[Extracted records]

+ + +

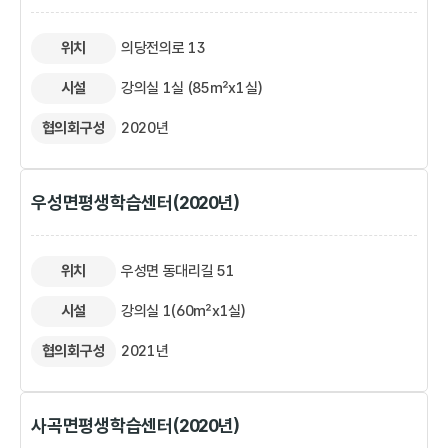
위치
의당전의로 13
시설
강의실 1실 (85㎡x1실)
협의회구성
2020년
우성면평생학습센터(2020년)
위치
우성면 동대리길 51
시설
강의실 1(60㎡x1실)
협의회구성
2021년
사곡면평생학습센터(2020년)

+ + +

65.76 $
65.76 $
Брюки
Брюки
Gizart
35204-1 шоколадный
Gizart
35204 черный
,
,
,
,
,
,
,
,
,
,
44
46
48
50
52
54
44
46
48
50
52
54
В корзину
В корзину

+ + +

[Aim of the exercise] Your answer must be the lines above from the one containing "우성면 동대리길 51" to the one containing "사곡면평생학습센터(2020년)", both included, restated word for word.

[Answer to the exercise]
우성면 동대리길 51
시설
강의실 1(60㎡x1실)
협의회구성
2021년
사곡면평생학습센터(2020년)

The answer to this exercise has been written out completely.